Cesar Garcia Lima
O documentário não é novo, mas os motivos para vê-lo continuam atuais: o contraste entre o mundo em que vivemos e a busca espiritual segundo o ponto de vista de um personagem notável. “George Harrison: Living in the Material World” (2011, disponível no Curta!On), dirigido pelo nova-iorquino Martin Scorsese, aproveita o título do álbum do ex-beatle lançado em 1973 para empreender uma longa viagem pela personalidade do mais poético integrante do quarteto britânico. Realizado postumamente, o filme aborda desde o envolvimento do guitarrista com o LSD, a leitura dos mestres indianos até a amizade com Ravi Shankar, que se torna para ele uma espécie de preceptor da musicalidade oriental.
Originalmente produzido como quatro episódios e apresentado no streaming como filme de 3h28’, a narrativa é bastante irregular, o que não exclui sua capacidade de surpreender na riqueza de detalhes, incluindo várias entrevistas com os ex-beatles Paul McCartney e Ringo Starr, além de Eric Clapton, outro astro da música britânica, tão próximo de George que acabou se envolvendo com a mulher dele, Pattie Boyd.
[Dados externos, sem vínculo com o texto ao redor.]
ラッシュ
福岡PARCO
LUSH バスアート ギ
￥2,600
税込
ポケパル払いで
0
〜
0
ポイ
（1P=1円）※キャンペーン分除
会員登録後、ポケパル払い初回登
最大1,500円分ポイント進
O farto material de arquivo apresenta Harrison desde os tempos de Liverpool, onde nasceu em 1943, até próximo de sua morte de câncer em 2001, em Los Angeles, com entrevistas em aúdio e vídeo sobre sua participação nos Beatles, sua aversão à vida pública e o “salto” surpreendente do uso de drogas para a prática da meditação, incentivado pelo contato com o movimento Hare Krishna. Em um dos trechos mais chocantes, Olivia Harrison, viúva de George e uma das produtoras do filme, conta detalhes do brutal atentado a faca sofrido pelo marido e por ela em 1999.
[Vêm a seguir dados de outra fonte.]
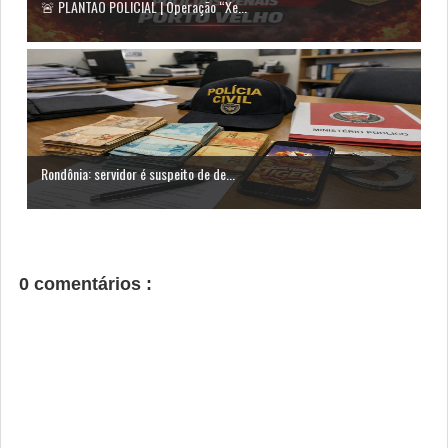
🚨 PLANTÃO POLICIAL | Operação “Xe...
Rondônia: servidor é suspeito de de...
0 comentários :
Em uma sequência mais envolvente, ouvimos a interpretação de “While my Guitar Gently Weeps”, composição de Harrison, para o álbum branco dos Beatles, de 1968. Com o recente lançamento em português da biografia “George Harrison”, de Philip Norman, pela editora Belas-Letras, ver ou rever o documentário ilustra ainda mais a vida do compositor de “My Sweet Lord” e outras músicas que marcaram a inusitada parceria entre o rock e a devoção.